I posted this problem the other day and someone answered it but when I checked my book I realized that I wrote the problem wrong. The answer is suppose to be 43/128 and I can't get it. Thanks
(1/4)^2/(1/2-3/4)+ 3/2^3
I think it is not correct yet. I can't make any way for those numbers to equal 43/128
I'm so sorry it's suppose to be 1/8
To solve the expression (1/4)^2 / (1/2 - 3/4) + 3/2^3 and obtain the answer of 43/128, you need to follow the order of operations, which is commonly known as PEMDAS (Parentheses, Exponents, Multiplication and Division, and Addition and Subtraction).
1. First, simplify any operations within parentheses. Since there are no parentheses in this expression, proceed to the next step.
2. Next, evaluate any exponents. In this case, we have (1/4)^2. To simplify, square the numerator and the denominator separately: (1^2)/(4^2) = 1/16.
3. Moving on to division, divide the numerator by the denominator within the main fraction: (1/16) / (1/2 - 3/4).
4. To simplify (1/2 - 3/4), you need to find a common denominator, which is 4. Multiply the numerator and denominator of 1/2 by 2 to get 2/4. Therefore, (1/2 - 3/4) becomes (2/4 - 3/4). Subtract the numerators while keeping the common denominator: -1/4.
5. Substitute this result back into the fraction and evaluate 1/16 / -1/4: Multiply the first fraction by the reciprocal of the second fraction, which means flipping the second fraction and multiplying: (1/16) * (-4/1) = -4/16 = -1/4.
6. Moving on to addition, add -1/4 to 3/2^3.
7. The value of 2^3 is 8. Therefore, the fraction becomes 3/8.

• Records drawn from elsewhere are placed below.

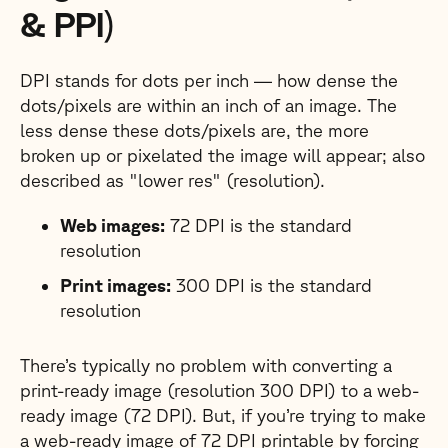
& PPI)
DPI stands for dots per inch — how dense the
dots/pixels are within an inch of an image. The
less dense these dots/pixels are, the more
broken up or pixelated the image will appear; also
described as "lower res" (resolution).
Web images:
72 DPI is the standard
resolution
Print images:
300 DPI is the standard
resolution
There’s typically no problem with converting a
print-ready image (resolution 300 DPI) to a web-
ready image (72 DPI). But, if you’re trying to make
a web-ready image of 72 DPI printable by forcing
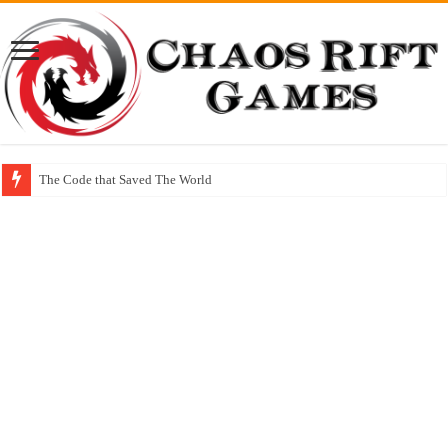
The Code that Saved The World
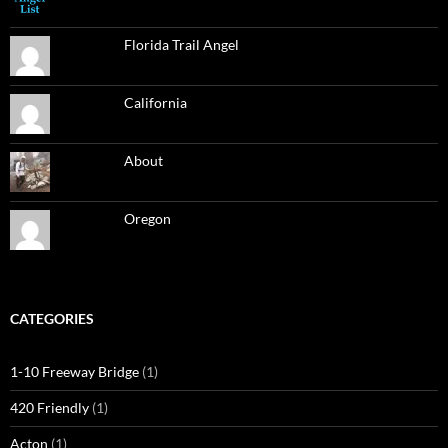
Florida Trail Angel
California
About
Oregon
CATEGORIES
1-10 Freeway Bridge
(1)
420 Friendly
(1)
Acton
(1)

8. Finally, substitute the simplified fraction back into the previous step: -1/4 + 3/8.
9. To add these fractions, you need to find a common denominator, which is 8. Multiply the numerator and denominator of -1/4 by 2 to get -2/8.
10. The expression now becomes -2/8 + 3/8 = 1/8.
Hence, the correct answer to the expression (1/4)^2 / (1/2 - 3/4) + 3/2^3 is 1/8, not 43/128. It seems that there might be an error in the original problem or its solution.